The powers of technology giants like Facebook owner Meta, Google, Amazon and Apple could be severely curbed as the European Union Council and European Parliament have reached a provisional political agreement on the landmark Digital Markets Act (DMA).

The DMA, the process for which began some 16 months ago, defines clear rules governing large online platforms and aims to ensure that no large online platform that acts as a gatekeeper for a large number of users abuses its position to the detriment of other companies wishing to access such users.

For a platform to qualify as a gatekeeper, it must either have had annual revenue of at least €7.5 billion ($8.2 billion) within the European Union (EU) in the past three years or have a market valuation of at least €75 billion ($82 billion), and it must have at least 45 million monthly users and at least 10,000 business users established in the EU.

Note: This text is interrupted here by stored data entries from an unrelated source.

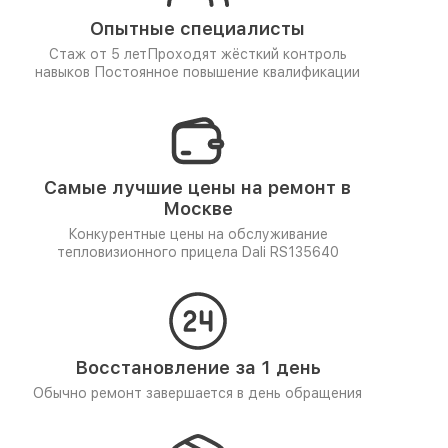
Опытные специалисты
Стаж от 5 лет
Проходят жёсткий контроль
навыков
Постоянное повышение квалификации
Самые лучшие цены на ремонт в
Москве
Конкурентные цены на обслуживание
тепловизионного прицела Dali RS135640
Восстановление за 1 день
Обычно ремонт завершается в день обращения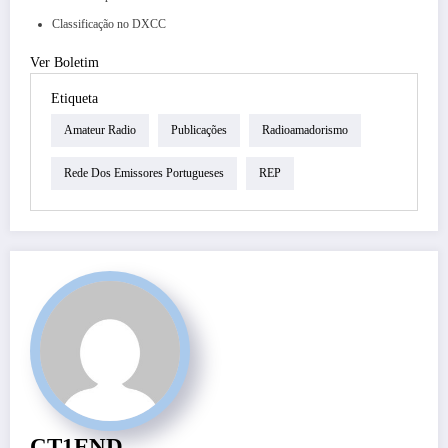
Classificação no DXCC
Ver Boletim
Etiqueta
Amateur Radio
Publicações
Radioamadorismo
Rede Dos Emissores Portugueses
REP
CT1END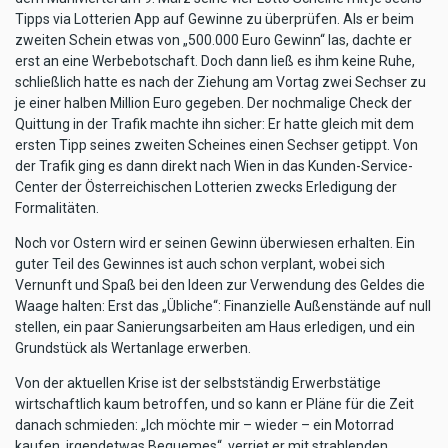
Tipps via Lotterien App auf Gewinne zu überprüfen. Als er beim
zweiten Schein etwas von „500.000 Euro Gewinn“ las, dachte er
erst an eine Werbebotschaft. Doch dann ließ es ihm keine Ruhe,
schließlich hatte es nach der Ziehung am Vortag zwei Sechser zu
je einer halben Million Euro gegeben. Der nochmalige Check der
Quittung in der Trafik machte ihn sicher: Er hatte gleich mit dem
ersten Tipp seines zweiten Scheines einen Sechser getippt. Von
der Trafik ging es dann direkt nach Wien in das Kunden-Service-
Center der Österreichischen Lotterien zwecks Erledigung der
Formalitäten.
Noch vor Ostern wird er seinen Gewinn überwiesen erhalten. Ein
guter Teil des Gewinnes ist auch schon verplant, wobei sich
Vernunft und Spaß bei den Ideen zur Verwendung des Geldes die
Waage halten: Erst das „Übliche“: Finanzielle Außenstände auf null
stellen, ein paar Sanierungsarbeiten am Haus erledigen, und ein
Grundstück als Wertanlage erwerben.
Von der aktuellen Krise ist der selbstständig Erwerbstätige
wirtschaftlich kaum betroffen, und so kann er Pläne für die Zeit
danach schmieden: „Ich möchte mir – wieder – ein Motorrad
kaufen, irgendetwas Bequemes“, verriet er mit strahlenden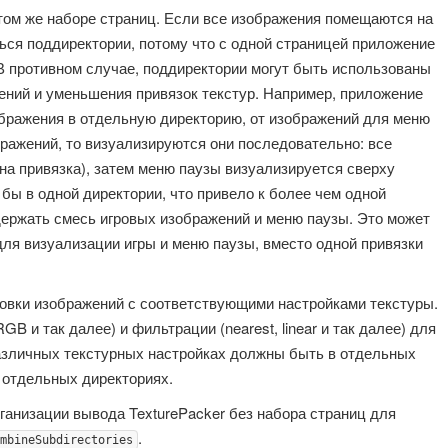
 том же наборе страниц. Если все изображения помещаются на
ться поддиректории, потому что с одной страницей приложение
 В противном случае, поддиректории могут быть использованы
ний и уменьшения привязок текстур. Например, приложение
ображения в отдельную директорию, от изображений для меню
бражений, то визуализируются они последовательно: все
на привязка), затем меню паузы визуализируется сверху
 бы в одной директории, что привело к более чем одной
держать смесь игровых изображений и меню паузы. Это может
для визуализации игры и меню паузы, вместо одной привязки
овки изображений с соответствующими настройками текстуры.
 и так далее) и фильтрации (nearest, linear и так далее) для
азличных текстурных настройках должны быть в отдельных
 отдельных директориях.
ганизации вывода TexturePacker без набора страниц для
.
mbineSubdirectories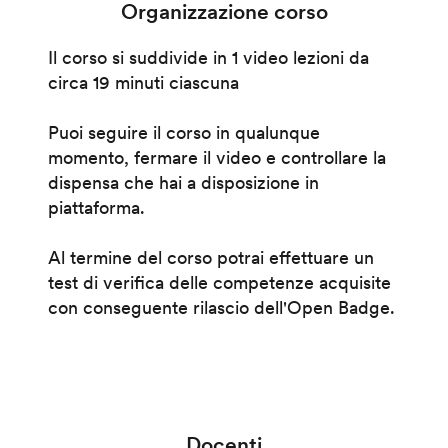
Organizzazione corso
Il corso si suddivide in 1 video lezioni da
circa 19 minuti ciascuna
Puoi seguire il corso in qualunque
momento, fermare il video e controllare la
dispensa che hai a disposizione in
piattaforma.
Al termine del corso potrai effettuare un
test di verifica delle competenze acquisite
con conseguente rilascio dell'Open Badge.
Docenti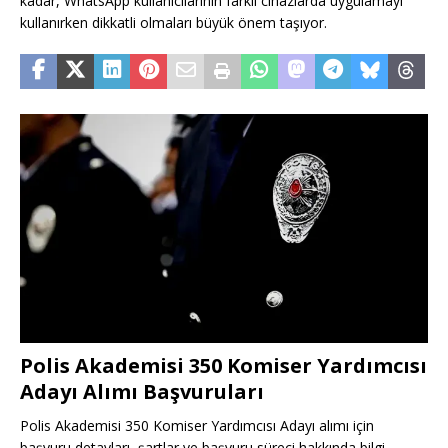
kadar, WhatsApp kullanıcılarının farklı cihazlarda uygulamayı
kullanırken dikkatli olmaları büyük önem taşıyor.
Polis Akademisi 350 Komiser Yardımcısı
Adayı Alımı Başvuruları
Polis Akademisi 350 Komiser Yardımcısı Adayı alımı için
başvuru detayları, şartlar ve başvuru süreci hakkında bilgi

Big Tech firms deemed “gatekeepers” can no longer rank their own products or services higher than those of others; reuse private data collected during a service for the purposes of another service; establish unfair conditions for business users; pre-install certain software applications; or require app developers to use certain services like payment systems or identity providers in order to be listed in app stores.

If a gatekeeper violates the rules laid down in the legislation, it risks a fine of up to 10% of its total worldwide revenue. For a repeat offense, a fine of up to 20% of worldwide turnover may be imposed. Under the new rules, if a gatekeeper violates the rules at least three times in eight years, the European Commission can open a market investigation and impose behavioral or structural remedies. To make sure that gatekeepers do not undermine the rules set out in the DMA, the regulation also enforces anti-circumvention provisions.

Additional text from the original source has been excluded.